The first image is from The Beatles, Complete Scores. The book provides transcriptions of the songs as originally recorded. They aren't original lead sheets, nor are they arrangements like the second and third images. IMO the high quality attention to detail of the transcriptions lends weight to their "authority" as regards notation.

Here are a few additional snippets of the transcription, include the vocal part from both verses and the bridge...

To see the meter...

score excerpt - intro

To see the initial vocal part... score excerpt - vocal entry

To see the bridge... score excerpt - bridge

To some degree you can say that the various meter choices - 3/4, 6/8, and 12/8 - are all equal. But, I think if you give consideration to the harmonic rhythm, the pace at which chords change, 12/8 does seem to better reflect the rhythm of the song.

Overall the harmonic rhythm is slow with some passages going four bars with no chord change. When the harmonic rhythm quickens in the bridge - rehearsal mark B - the chord changes last mostly four beats. There is a strong association with the bar line and harmonic changes. So, the bridge does suggest 12/8 time. There is an actual, structural cadence at the end of B with F#m7 B7 | E, and the yet fast pace there of two chords per bar is fairly common for cadences. So, again that seems to fit typical notions of harmonic rhythm, meter, and the placement of notated bar lines.

One could argue endlessly for one or another meter. There is no absolute way to settle the matter other that to look at a composers original notation. The Beatles didn't actually write musical notation so that won't settle the matter. But, I think the harmonic rhythm does strongly support the choice to notate it in 12/8.


Lazy’s answer sums it up well but I would like to add that the reason there is no consensus on the notation for this song is that the song was created by a composer with no knowledge of music notation and no thought of how it would appear on sheet music. It was transcribed and notated after the fact, first by the publishers then by anyone else who wanted to make a chart of the song. This is where Lazy’s answer comes in. Any song with a 3 pulse can be interpreted in a number of ways. If the composer does not create their own written notation with their interpretation of what it should be (3/4, 6/8, etc.) then whoever writes out the song after the fact will interpret it in one of those ways and write it that way. All the versions will sound alike to a certain degree with the exception of the way strong beats are stressed in different time signatures.
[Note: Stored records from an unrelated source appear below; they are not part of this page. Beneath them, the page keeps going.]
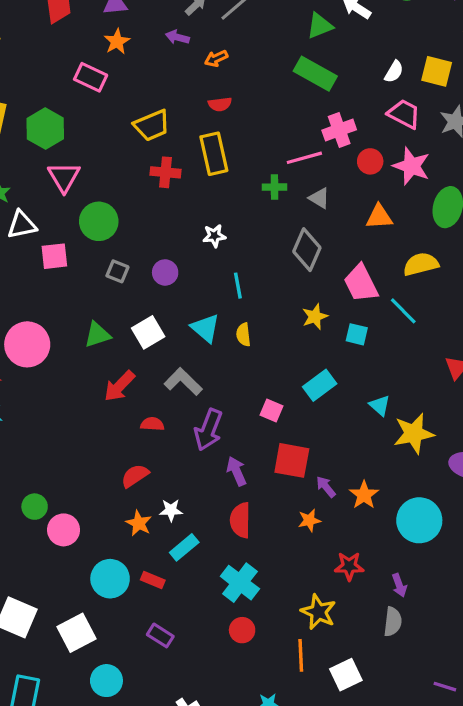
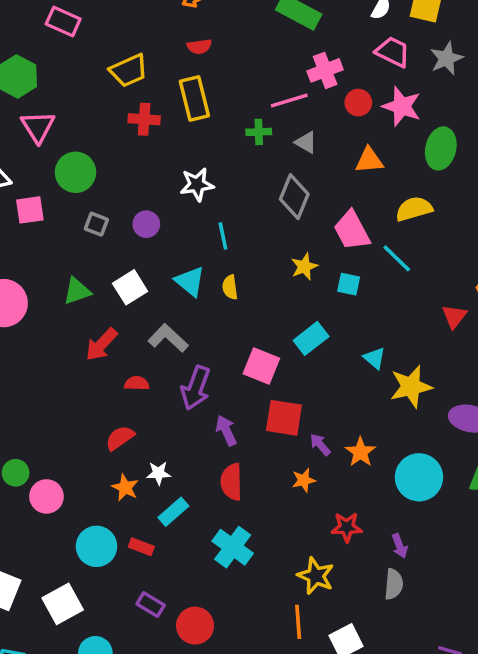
white star: (214, 236) -> (197, 184), size x1.4
pink square: (272, 410) -> (261, 366), size x1.5
red circle: (242, 630) -> (195, 626), moved, size x1.4

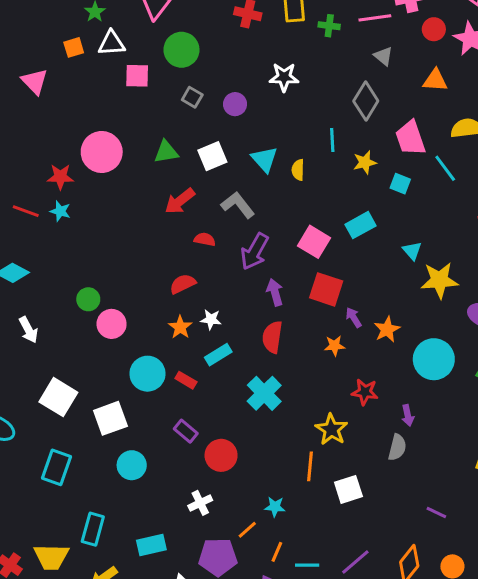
green cross: (259, 132) -> (329, 26), moved
cyan line: (223, 236) -> (332, 140), moved

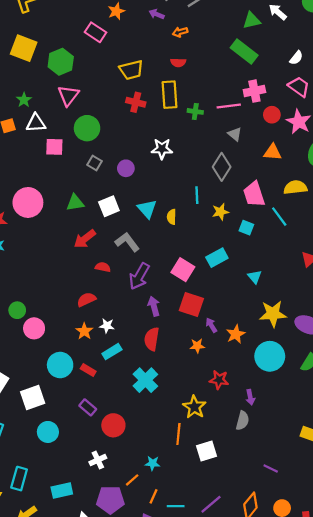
yellow star: (439, 280) -> (273, 314), moved

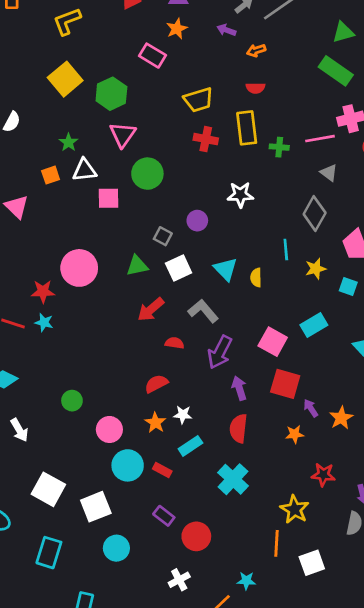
yellow square: (24, 48) -> (65, 79), turned 32
gray square: (95, 163) -> (163, 236), moved
pink circle: (34, 328) -> (109, 429), moved

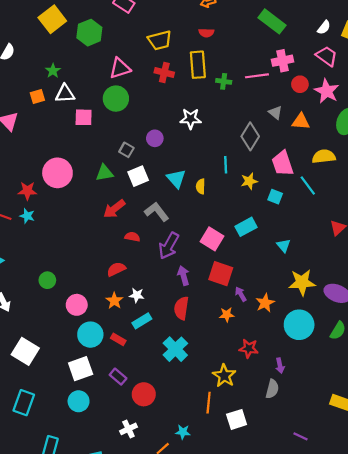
pink triangle: (123, 135) -> (120, 68), moved, turned 35
gray triangle: (329, 173) -> (275, 113), moved
white square: (96, 507) -> (81, 369), moved

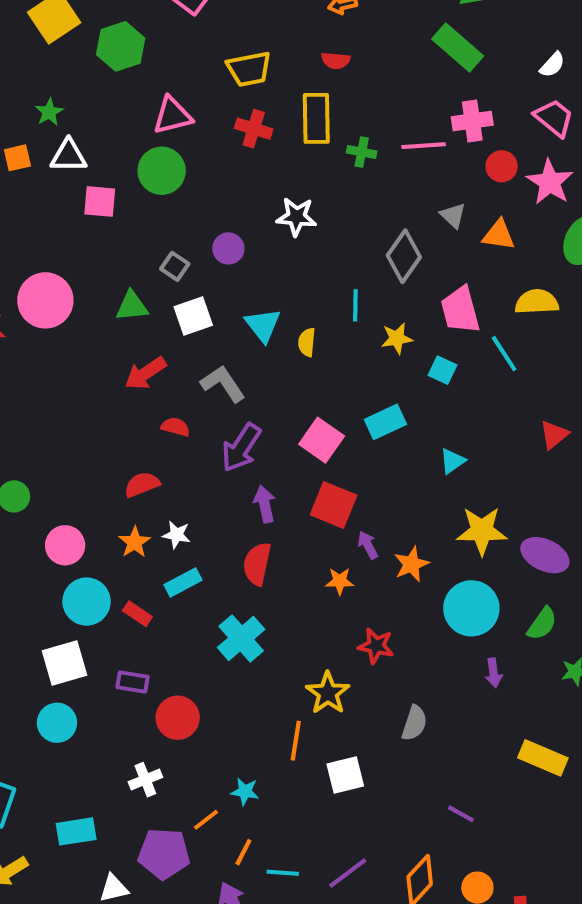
cyan triangle: (284, 246) -> (452, 461), turned 32
purple arrow: (280, 366) -> (494, 673), moved
purple rectangle: (118, 377) -> (133, 682), turned -35

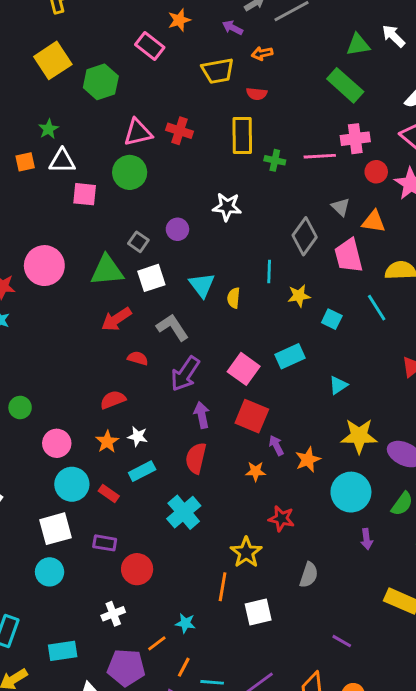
yellow trapezoid: (249, 69) -> (218, 71), moved
red cross: (254, 129) -> (180, 131), moved
green triangle: (132, 306) -> (107, 270), size x1.4
pink trapezoid: (460, 310) -> (349, 256), moved

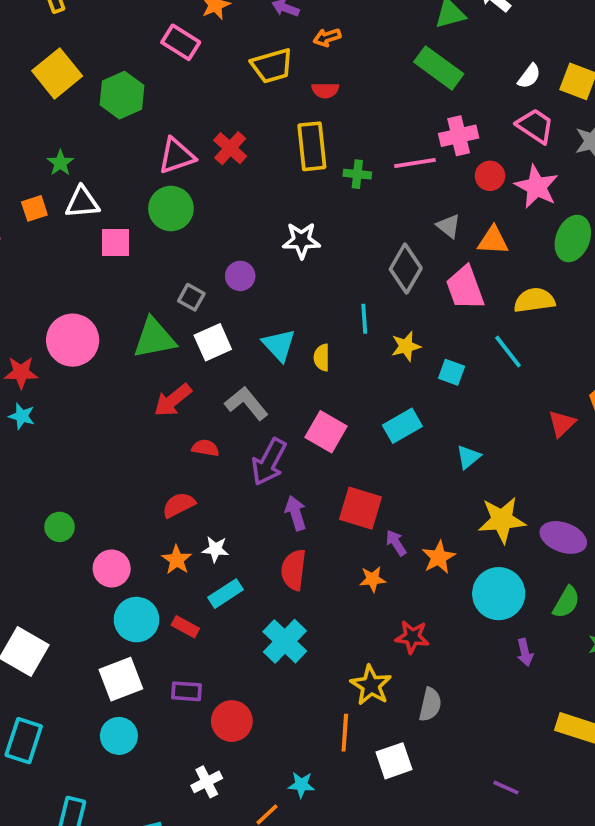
red cross: (180, 131) -> (230, 148), turned 30
pink square: (244, 369) -> (326, 432), moved
gray semicircle: (309, 575) -> (430, 705), moved

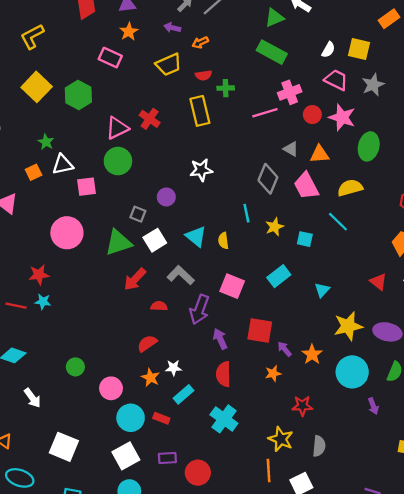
green cross: (357, 174) -> (226, 88), moved
pink circle: (73, 340) -> (67, 233), moved
red triangle: (562, 424) -> (378, 282), moved, turned -30

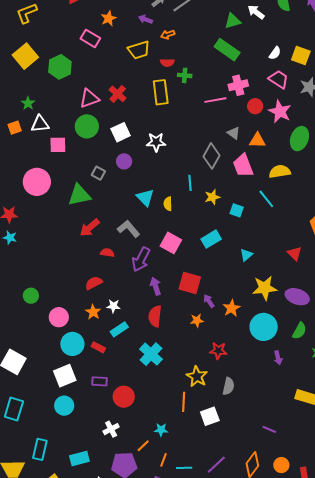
white square: (155, 240) -> (121, 132), moved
I personally would go with 6/8 because the strong beats line up best with the lyrics: I once had a girl or should I say she once had me… Regarding your observations, there is only one time signature throughout, not two. There are two tonalities like you say, E Mixolydian for verses and E Dorian for the choruses which I identify as Dorian because of the A chord since there is no major or minor 6th melody note in that part of the song.


Well, they are pretty much the same thing, just differently grouped. Note that the 3/4 is taking a different base unit, so here 1/4 is what would be 1/8 in the other cases. So clearly our base is a 3-divided unit. 6/8 combines two such 3-divided units, 12/8 combines 4 such units. 3/4 is one such unit. So basically you get

1 2 3 . 1 2 3 . 1 2 3 . 1 2 3 | 1 2 3 . 1 2 3 . 1 2 3 . 1 2 3 | ...


1 2 3 | 1 2 3 | 1 2 3 | 1 2 3 | ...


1 2 3 . 1 2 3 | 1 2 3 . 1 2 3 | ...

You need to keep in mind that we are dealing with very conventional music, i. e. symmetric phrases. We can always interpret a four bar phrase of single units as a single bar of four units and the other way round. Thus you get different ways to bar the whole thing.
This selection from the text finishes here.